I agree that the author has a confusing writing style, but I do understand their frustrations and concerns.
oh no, this again.. I remember checking out HoloISO when I was looking for SteamOS at launch… did a quick lookup on the creator and yeah, turns out he's a racist furry (literally)..
> These public repositories (@gitlab.com/evlaV) are an unmodified 1:1 public copy/mirror of Valve's latest (currently private) SteamOS 3.x (holo) GitLab repositories
Then define public and state what's wrong with this repo which conflicts from your definition of public.
For me this looks like a fine public resource and after a short glimpse it looks like that you should be able to even build this effing source code from this repo.
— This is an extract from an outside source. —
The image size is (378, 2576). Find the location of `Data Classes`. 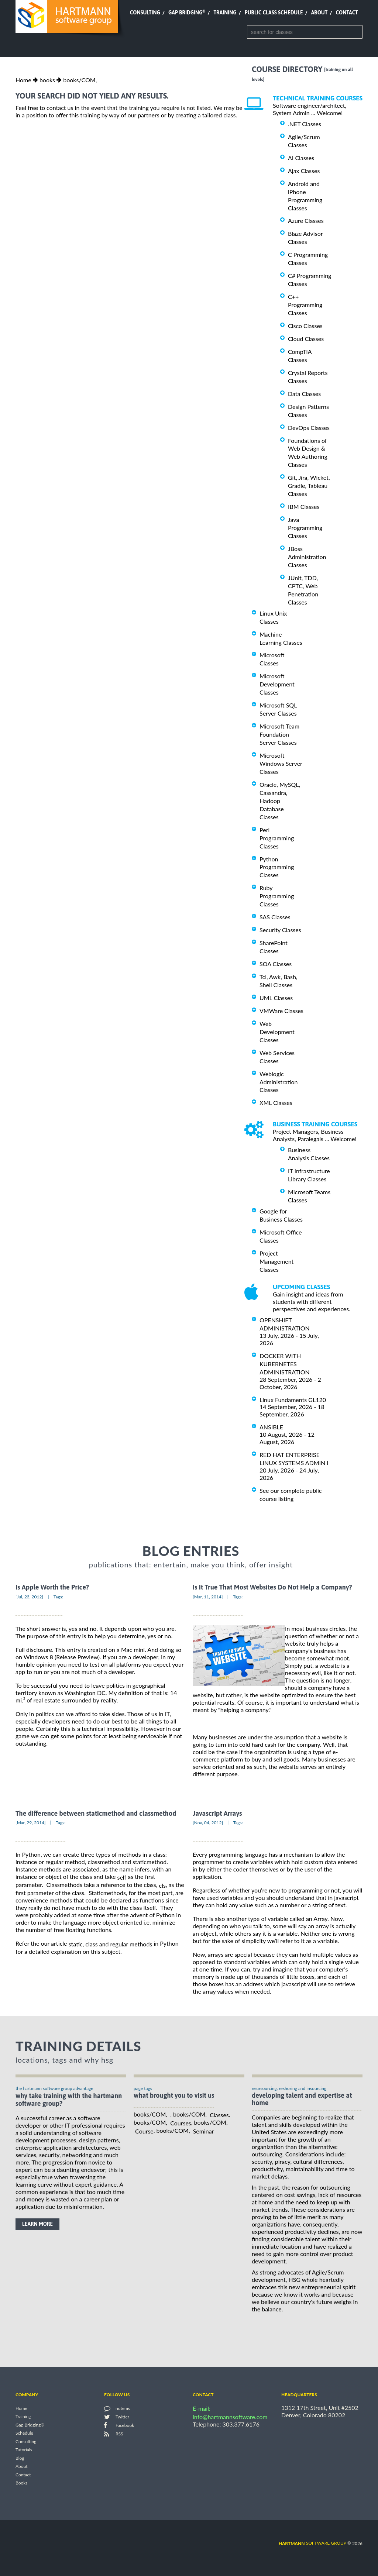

Edit ps. If you edit your own content then please leave a note about what you have changed please
The linked repo isn't the official public resource. Valve provides the source packages for what they distribute (aka GPL compliance) but this person wanted them to open up their private GitLab instance to the world.
As far as I can tell, they wrote a script to download the source packages they provide and then try to reconstruct them into a GitLab repo.
Well based on the paragraphs in the README it's not actually being updated anymore, it only reflects SteamOS as of August and the author quit running their process to update it.
> (April 1, 2024): After over 2 3 years (and 2 Steam Deck model releases - LCD and OLED) Valve still hasn't publicized their private GitLab repositories nor fully complied with the GPL. I decided to (finally) release the relevant portion of my automated "bot" project, aptly titled srcpkg2git. This/These software/tools haven't been updated/modified much since 2022, but should allow users to easily access and even mirror Valve's SteamOS private repositories (as I've demonstrated with these public mirrors (@gitlab.com/evlaV) the past over 2 3 years).
Yes indeed. That's hardly public what we can get...
If I understand this correctly, Valve provides the src packages for the packages they distribute. This person wrote a script to download the src packages and extract them. The README misleadingly claims it's a "mirror" of Valve's private git repos, which is not accurate.
The author wants them to open up their GitLab instance, showing their internal development. That's not required under GPL.
Valve appears to be complying. This person wanted access into their internal development systems, though.
The rest of the README is tens of thousands of lines about capitalism, abstaining from procreation, and withdrawing from society with hundreds of links to videos and hundreds of quotes. It's very strange. These are not the writings of a healthy person, sadly.